UKHospitality Chief Executive Kate Nicholls said: “The hospitality sector took immediate voluntary action to improve transparency and address concerns around the treatment of tips when the issue was first raised. UKHospitality and Unite have developed an industry Code of Practice which deals with the fair distribution of tips among all staff, not just waiters. As a result, best practice has been widely promoted across the sector.

“Some smaller businesses may retain a small proportion of tips to cover the costs of credit card charges and processing payments – but this is a small amount and the practice has been approved by Unite. At a time when costs are mounting for operators in the sector, the Government must be careful about introducing additional legislation. There is no evidence that further legislation, which may have unforeseen consequences for staff, is necessary at this time.”

 

The industry

Well done on new restaurant tips legislations coming into force soon!

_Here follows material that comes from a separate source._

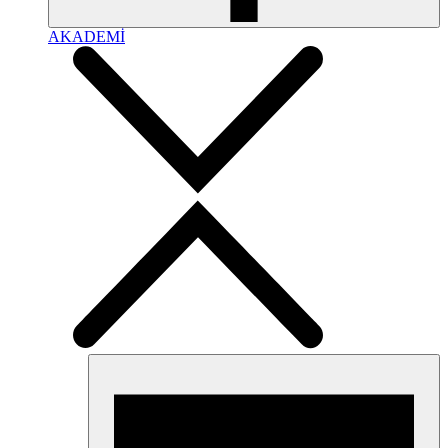
AKADEMİ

Shame on restaurateurs and chain restaurants who do not share / give service charge to their staff! Service charge should be scrapped off completely and tipping decision left to guests only! #today

— Damian Wawrzyniak (@ChefConsultant) October 1, 2018

Some restaurant owners, including House of Feasts owner and chef consultant Damian Waryzniak, suggested that service charges should be scrapped altogether, and the tipping decision left entirely to customers.

He added that chain restaurants: “should show how they exactly divide service charge, every single penny should be transparent.”

Meanwhile, James Hacon of ThinkHospitality said the problem is not as much with chains as “independent (particularly fine dining) establishments charging ‘service’ and taking the lot, which is very common.

“They’re the ones that can hide from it.”